-- Opening Marker --

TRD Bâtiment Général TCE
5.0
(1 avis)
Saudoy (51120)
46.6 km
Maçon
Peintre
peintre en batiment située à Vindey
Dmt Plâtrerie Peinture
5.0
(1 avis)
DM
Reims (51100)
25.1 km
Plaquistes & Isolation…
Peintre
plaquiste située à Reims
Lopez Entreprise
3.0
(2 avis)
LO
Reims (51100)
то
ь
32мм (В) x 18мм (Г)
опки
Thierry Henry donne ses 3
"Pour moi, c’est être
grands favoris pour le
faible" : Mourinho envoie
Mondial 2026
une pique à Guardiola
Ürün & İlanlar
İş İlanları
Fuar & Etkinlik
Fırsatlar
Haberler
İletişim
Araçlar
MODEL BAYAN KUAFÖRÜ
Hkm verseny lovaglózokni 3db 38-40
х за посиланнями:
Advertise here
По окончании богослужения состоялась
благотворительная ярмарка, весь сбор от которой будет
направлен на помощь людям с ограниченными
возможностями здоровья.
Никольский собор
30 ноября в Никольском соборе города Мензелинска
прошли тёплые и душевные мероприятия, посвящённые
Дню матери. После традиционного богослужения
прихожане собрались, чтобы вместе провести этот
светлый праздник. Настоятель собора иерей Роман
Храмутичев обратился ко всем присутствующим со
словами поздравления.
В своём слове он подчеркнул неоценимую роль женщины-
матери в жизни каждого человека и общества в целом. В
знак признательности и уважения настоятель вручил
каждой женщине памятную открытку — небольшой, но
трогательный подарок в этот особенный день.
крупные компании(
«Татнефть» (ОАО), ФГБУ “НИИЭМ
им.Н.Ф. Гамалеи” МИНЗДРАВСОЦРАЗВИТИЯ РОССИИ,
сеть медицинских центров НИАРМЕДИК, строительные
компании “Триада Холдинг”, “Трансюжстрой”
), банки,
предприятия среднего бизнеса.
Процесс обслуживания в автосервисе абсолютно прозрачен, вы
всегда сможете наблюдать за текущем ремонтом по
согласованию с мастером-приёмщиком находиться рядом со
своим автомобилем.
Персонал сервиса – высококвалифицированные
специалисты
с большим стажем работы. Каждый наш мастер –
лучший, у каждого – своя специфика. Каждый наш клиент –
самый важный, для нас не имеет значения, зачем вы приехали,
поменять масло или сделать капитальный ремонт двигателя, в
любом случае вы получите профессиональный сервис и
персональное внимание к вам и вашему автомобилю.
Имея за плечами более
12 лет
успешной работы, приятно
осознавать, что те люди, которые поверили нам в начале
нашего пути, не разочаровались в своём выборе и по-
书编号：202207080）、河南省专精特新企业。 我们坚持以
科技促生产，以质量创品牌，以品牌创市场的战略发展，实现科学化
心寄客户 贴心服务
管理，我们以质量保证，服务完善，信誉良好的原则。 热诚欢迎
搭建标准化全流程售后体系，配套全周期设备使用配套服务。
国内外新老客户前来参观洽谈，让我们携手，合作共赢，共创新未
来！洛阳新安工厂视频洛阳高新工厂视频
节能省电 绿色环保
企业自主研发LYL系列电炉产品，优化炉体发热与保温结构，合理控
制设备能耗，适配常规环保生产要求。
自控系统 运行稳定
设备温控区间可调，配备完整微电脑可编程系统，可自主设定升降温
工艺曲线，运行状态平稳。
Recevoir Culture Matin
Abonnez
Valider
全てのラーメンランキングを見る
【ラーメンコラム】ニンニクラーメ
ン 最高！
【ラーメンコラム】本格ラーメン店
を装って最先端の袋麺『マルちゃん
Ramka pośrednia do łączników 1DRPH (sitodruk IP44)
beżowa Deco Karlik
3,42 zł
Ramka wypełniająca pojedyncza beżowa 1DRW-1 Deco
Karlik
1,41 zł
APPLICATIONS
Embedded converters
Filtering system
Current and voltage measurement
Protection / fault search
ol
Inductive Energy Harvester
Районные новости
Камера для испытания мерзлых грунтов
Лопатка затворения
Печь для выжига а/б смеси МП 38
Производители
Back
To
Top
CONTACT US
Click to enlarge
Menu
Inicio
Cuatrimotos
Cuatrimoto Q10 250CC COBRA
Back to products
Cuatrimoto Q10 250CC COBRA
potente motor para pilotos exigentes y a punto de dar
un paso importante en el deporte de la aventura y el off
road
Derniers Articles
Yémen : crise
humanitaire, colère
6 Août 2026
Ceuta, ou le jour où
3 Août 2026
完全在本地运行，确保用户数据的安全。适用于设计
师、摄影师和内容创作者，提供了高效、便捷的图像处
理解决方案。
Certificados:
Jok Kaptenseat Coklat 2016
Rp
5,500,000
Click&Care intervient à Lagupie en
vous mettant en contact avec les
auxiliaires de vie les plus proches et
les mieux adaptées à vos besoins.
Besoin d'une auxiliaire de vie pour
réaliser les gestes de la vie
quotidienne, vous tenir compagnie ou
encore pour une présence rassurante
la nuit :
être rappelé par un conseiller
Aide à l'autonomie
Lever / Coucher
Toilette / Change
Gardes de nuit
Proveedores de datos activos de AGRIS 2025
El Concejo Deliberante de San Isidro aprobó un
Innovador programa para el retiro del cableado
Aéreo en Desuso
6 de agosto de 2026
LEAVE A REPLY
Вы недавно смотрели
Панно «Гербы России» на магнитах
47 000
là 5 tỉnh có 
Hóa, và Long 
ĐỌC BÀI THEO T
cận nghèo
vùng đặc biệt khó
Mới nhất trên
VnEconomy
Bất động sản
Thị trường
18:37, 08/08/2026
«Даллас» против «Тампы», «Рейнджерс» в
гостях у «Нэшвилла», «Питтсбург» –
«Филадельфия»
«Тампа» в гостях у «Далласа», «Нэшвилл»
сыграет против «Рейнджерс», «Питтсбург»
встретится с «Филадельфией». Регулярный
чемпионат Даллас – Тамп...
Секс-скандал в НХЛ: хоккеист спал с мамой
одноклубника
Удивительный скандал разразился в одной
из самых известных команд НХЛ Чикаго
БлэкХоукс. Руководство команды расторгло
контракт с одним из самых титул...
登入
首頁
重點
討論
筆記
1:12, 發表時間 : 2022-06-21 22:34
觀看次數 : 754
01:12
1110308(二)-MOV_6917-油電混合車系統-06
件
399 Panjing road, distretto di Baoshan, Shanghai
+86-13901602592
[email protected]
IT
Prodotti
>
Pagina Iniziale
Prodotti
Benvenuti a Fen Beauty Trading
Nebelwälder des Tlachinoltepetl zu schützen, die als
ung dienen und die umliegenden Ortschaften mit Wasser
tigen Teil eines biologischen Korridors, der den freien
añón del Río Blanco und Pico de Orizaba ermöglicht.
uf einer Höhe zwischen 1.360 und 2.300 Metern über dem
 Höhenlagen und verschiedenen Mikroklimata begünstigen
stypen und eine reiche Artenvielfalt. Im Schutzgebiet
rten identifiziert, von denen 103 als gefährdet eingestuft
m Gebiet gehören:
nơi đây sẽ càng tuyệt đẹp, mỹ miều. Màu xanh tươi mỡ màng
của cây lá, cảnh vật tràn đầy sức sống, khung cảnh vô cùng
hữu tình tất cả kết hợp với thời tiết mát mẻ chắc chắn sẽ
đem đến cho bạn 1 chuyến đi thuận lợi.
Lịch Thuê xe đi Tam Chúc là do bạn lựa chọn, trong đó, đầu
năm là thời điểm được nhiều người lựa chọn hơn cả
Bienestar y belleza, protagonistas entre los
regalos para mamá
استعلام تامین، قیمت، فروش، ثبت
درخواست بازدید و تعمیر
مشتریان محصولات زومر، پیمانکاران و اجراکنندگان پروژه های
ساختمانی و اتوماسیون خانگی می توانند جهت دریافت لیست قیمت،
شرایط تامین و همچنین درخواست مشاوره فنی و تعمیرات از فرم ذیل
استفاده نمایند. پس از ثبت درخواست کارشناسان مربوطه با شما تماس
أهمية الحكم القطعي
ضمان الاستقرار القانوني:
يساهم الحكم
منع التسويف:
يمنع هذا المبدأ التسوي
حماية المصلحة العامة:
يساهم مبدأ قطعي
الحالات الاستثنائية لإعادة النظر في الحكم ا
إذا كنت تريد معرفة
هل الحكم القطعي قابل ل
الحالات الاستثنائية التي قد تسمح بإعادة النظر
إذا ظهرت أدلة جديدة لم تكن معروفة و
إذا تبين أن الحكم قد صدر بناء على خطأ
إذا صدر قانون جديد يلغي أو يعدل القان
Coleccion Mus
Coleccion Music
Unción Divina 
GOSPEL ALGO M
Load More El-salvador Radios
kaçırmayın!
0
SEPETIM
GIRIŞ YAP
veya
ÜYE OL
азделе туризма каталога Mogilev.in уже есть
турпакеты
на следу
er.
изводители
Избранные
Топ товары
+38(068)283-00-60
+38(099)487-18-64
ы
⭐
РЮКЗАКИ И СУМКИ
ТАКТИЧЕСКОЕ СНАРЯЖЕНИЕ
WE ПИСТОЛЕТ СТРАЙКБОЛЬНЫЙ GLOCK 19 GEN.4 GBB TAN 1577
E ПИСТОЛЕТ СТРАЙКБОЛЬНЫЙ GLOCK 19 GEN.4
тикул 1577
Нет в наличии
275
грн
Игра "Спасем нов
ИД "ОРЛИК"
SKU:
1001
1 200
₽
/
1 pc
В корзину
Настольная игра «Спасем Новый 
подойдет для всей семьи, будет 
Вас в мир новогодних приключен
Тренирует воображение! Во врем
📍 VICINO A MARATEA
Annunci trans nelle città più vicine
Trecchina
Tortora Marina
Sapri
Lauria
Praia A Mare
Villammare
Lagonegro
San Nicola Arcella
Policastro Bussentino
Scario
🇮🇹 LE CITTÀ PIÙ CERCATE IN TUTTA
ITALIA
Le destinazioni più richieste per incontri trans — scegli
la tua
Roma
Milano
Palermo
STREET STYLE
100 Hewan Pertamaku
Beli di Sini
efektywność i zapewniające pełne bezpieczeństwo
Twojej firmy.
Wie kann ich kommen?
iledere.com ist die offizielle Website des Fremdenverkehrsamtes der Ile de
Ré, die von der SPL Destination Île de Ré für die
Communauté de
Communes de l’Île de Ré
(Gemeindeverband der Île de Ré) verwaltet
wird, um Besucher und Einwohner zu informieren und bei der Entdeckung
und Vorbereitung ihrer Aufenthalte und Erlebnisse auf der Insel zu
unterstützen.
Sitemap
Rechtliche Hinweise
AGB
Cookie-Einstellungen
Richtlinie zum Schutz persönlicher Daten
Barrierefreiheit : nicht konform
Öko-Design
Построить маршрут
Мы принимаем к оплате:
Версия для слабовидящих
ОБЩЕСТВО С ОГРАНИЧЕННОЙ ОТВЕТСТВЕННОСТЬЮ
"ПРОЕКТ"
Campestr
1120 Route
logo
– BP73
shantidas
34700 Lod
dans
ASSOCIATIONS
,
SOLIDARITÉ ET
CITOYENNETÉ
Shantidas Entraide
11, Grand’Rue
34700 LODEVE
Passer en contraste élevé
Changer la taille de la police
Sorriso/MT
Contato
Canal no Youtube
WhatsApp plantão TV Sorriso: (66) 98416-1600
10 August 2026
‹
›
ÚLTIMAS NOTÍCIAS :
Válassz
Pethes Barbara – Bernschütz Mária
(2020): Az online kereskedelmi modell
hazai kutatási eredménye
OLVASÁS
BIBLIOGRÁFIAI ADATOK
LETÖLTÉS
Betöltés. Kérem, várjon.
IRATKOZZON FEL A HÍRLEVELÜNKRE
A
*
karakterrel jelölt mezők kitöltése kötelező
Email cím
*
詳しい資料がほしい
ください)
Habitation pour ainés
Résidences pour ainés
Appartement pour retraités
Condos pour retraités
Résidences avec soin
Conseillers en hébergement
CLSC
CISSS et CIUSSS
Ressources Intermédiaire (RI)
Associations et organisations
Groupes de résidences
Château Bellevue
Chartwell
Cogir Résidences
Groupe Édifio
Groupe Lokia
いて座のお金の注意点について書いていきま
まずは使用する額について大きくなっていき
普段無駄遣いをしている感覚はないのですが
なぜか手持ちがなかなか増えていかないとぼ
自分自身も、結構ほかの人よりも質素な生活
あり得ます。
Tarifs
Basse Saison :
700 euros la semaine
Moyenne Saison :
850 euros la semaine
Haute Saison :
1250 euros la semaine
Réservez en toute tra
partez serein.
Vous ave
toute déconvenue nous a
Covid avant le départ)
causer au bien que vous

-- Closing Marker --

— TASK REQUIREMENTS —
Retype every line of the listing, word for word, from its opening line to the line that holds "Процесс обслуживания в", and include that last line too.

— TASK RESPONSE —
TRD Bâtiment Général TCE
5.0
(1 avis)
Saudoy (51120)
46.6 km
Maçon
Peintre
peintre en batiment située à Vindey
Dmt Plâtrerie Peinture
5.0
(1 avis)
DM
Reims (51100)
25.1 km
Plaquistes & Isolation…
Peintre
plaquiste située à Reims
Lopez Entreprise
3.0
(2 avis)
LO
Reims (51100)
то
ь
32мм (В) x 18мм (Г)
опки
Thierry Henry donne ses 3
"Pour moi, c’est être
grands favoris pour le
faible" : Mourinho envoie
Mondial 2026
une pique à Guardiola
Ürün & İlanlar
İş İlanları
Fuar & Etkinlik
Fırsatlar
Haberler
İletişim
Araçlar
MODEL BAYAN KUAFÖRÜ
Hkm verseny lovaglózokni 3db 38-40
х за посиланнями:
Advertise here
По окончании богослужения состоялась
благотворительная ярмарка, весь сбор от которой будет
направлен на помощь людям с ограниченными
возможностями здоровья.
Никольский собор
30 ноября в Никольском соборе города Мензелинска
прошли тёплые и душевные мероприятия, посвящённые
Дню матери. После традиционного богослужения
прихожане собрались, чтобы вместе провести этот
светлый праздник. Настоятель собора иерей Роман
Храмутичев обратился ко всем присутствующим со
словами поздравления.
В своём слове он подчеркнул неоценимую роль женщины-
матери в жизни каждого человека и общества в целом. В
знак признательности и уважения настоятель вручил
каждой женщине памятную открытку — небольшой, но
трогательный подарок в этот особенный день.
крупные компании(
«Татнефть» (ОАО), ФГБУ “НИИЭМ
им.Н.Ф. Гамалеи” МИНЗДРАВСОЦРАЗВИТИЯ РОССИИ,
сеть медицинских центров НИАРМЕДИК, строительные
компании “Триада Холдинг”, “Трансюжстрой”
), банки,
предприятия среднего бизнеса.
Процесс обслуживания в автосервисе абсолютно прозрачен, вы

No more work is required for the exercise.